Siento la necesidad de escribir esta columna el último día del año. Me gusta que los textos duerman y recuperarlos al día siguiente, con otros ojos. En este caso será, además, el año siguiente. Qué curioso esto de los números y los meses y las vueltas que da la Tierra y la vida con ella.

He comenzado la mañana con una clase de yoga. Desde hace un tiempo, me esfuerzo en terminar y comenzar los años tal y como me gustaría que fueran todos los días, y a mí me encanta estirar, permanecer presente, caminar tranquila, aunque casi nunca lo consiga. Hoy sí, hoy he respirado a fondo, concentradísima, con la firme intención de que lo que no necesito se quede en el 2019 y así dejar espacio para todo lo que quiero en el 2020, que es mucho.
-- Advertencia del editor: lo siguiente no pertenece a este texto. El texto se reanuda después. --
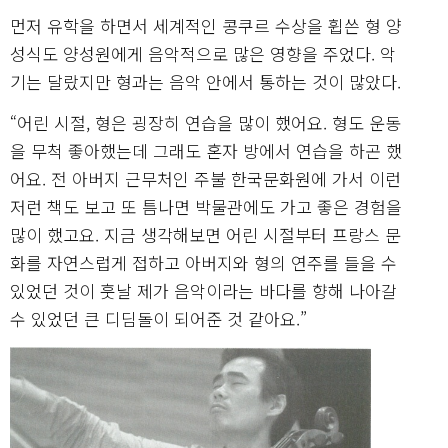
먼저 유학을 하면서 세계적인 콩쿠르 수상을 휩쓴 형 양
성식도 양성원에게 음악적으로 많은 영향을 주었다. 악
기는 달랐지만 형과는 음악 안에서 통하는 것이 많았다.
“어린 시절, 형은 굉장히 연습을 많이 했어요. 형도 운동
을 무척 좋아했는데 그래도 혼자 방에서 연습을 하곤 했
어요. 전 아버지 근무처인 주불 한국문화원에 가서 이런
저런 책도 보고 또 틈나면 박물관에도 가고 좋은 경험을
많이 했고요. 지금 생각해보면 어린 시절부터 프랑스 문
화를 자연스럽게 접하고 아버지와 형의 연주를 들을 수
있었던 것이 훗날 제가 음악이라는 바다를 향해 나아갈
수 있었던 큰 디딤돌이 되어준 것 같아요.”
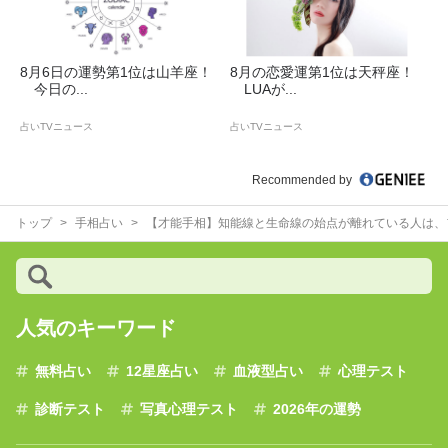
8月6日の運勢第1位は山羊座！
8月の恋愛運第1位は天秤座！
今日の...
LUAが...
占いTVニュース
占いTVニュース
Recommended by
トップ
手相占い
【才能手相】知能線と生命線の始点が離れている人は、
人気のキーワード
無料占い
12星座占い
血液型占い
心理テスト
診断テスト
写真心理テスト
2026年の運勢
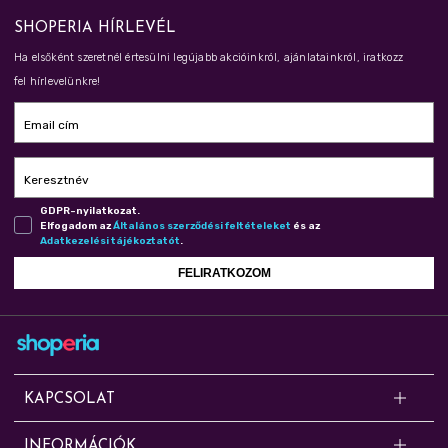
SHOPERIA HÍRLEVÉL
Ha elsőként szeretnél értesülni legújabb akcióinkról, ajánlatainkról, iratkozz
fel hírlevelünkre!
Email cím
Keresztnév
GDPR-nyilatkozat.
Elfogadom az
Ál­ta­lá­nos szer­ző­dé­si fel­té­te­le­ket
és az
Adat­ke­ze­lé­si tá­jé­koz­ta­tót
.
FELIRATKOZOM
KAPCSOLAT
Kérdésed van? Segítünk!
INFORMÁCIÓK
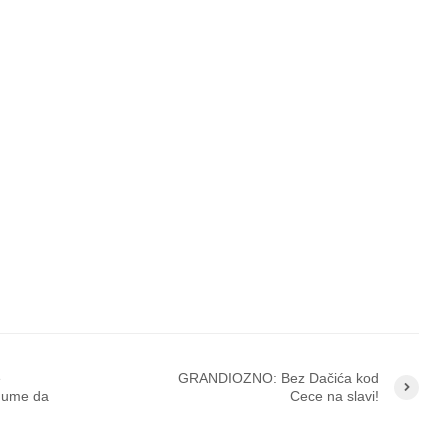
e
GRANDIOZNO: Bez Dačića kod
 ume da
Cece na slavi!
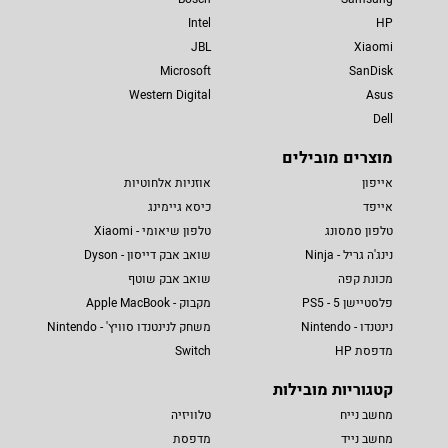
Intel
HP
JBL
Xiaomi
Microsoft
SanDisk
Western Digital
Asus
Dell
מוצרים מובילים
אייפון
אוזניות אלחוטיות
אייפד
כיסא גיימינג
טלפון סמסונג
טלפון שיאומי - Xiaomi
נינג'ה גריל - Ninja
שואב אבק דייסון - Dyson
מכונת קפה
שואב אבק שוטף
פלסטיישן 5 - PS5
מקבוק - Apple MacBook
נינטנדו - Nintendo
משחק לנינטנדו סוויץ' - Nintendo
מדפסת HP
Switch
קטגוריות מובילות
מחשב נייח
טלוויזיה
מחשב נייד
מדפסת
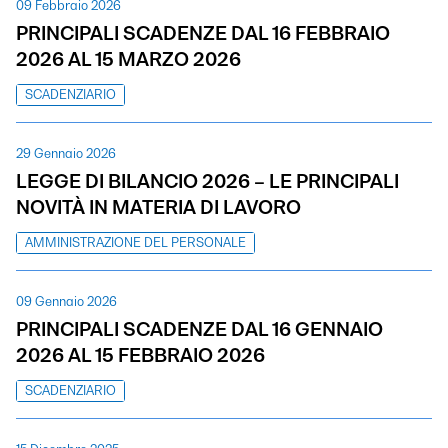
09 Febbraio 2026
PRINCIPALI SCADENZE DAL 16 FEBBRAIO
2026 AL 15 MARZO 2026
SCADENZIARIO
29 Gennaio 2026
LEGGE DI BILANCIO 2026 – LE PRINCIPALI
NOVITÀ IN MATERIA DI LAVORO
AMMINISTRAZIONE DEL PERSONALE
09 Gennaio 2026
PRINCIPALI SCADENZE DAL 16 GENNAIO
2026 AL 15 FEBBRAIO 2026
SCADENZIARIO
Al llegar a la oficina, más de lo mismo: trapo en una mano, bolsa de basura en la otra. Como una patena la he dejado. Me relaja lo limpio. Hasta el teclado sobre el que escribo reluce. Le he cambiado el agua a las flores y, de paso, he bebido mucha, para depurar al máximo. Hoy voy a comprarme un teléfono nuevo y ya veremos si le traspaso algo del anterior, tengo que pensármelo. Esta noche me frotaré bien con un exfoliante (adiós piel del 2019) y estrenaré vestido, tacones y perfume. Ay, la importancia de los olores. Quiero que mi 2020 huela a descaro, sorpresa y libertad. A nuevo.

No hay nada más excitante que lo desconocido: probar sabores diferentes, vestir como nunca lo hemos hecho, hacer nuevos amigos, besar a desconocidos. No hay nada más extraordinario que estrenar labios, que los besos nuevos cuando son besos buenos.

La mudanza de la piel externa es sencilla: frotar, tirar, ordenar, perfumar. Lo complicado es deshacerse de la casquería, estrenarnos una y otra vez, liberarnos de nosotros mismos, despeinarnos el alma, que ya está harta de tanto estirón, tanta laca y tanto moño incómodo. Lo difícil es abandonar la nostalgia que sentimos incluso de aquello que nos ha jodido la vida. Por favor, que el arrepentimiento sirva para algo y que ese algo consista en no volver a arrepentirnos de lo mismo; que la porquería del 2020, al menos, sea nueva.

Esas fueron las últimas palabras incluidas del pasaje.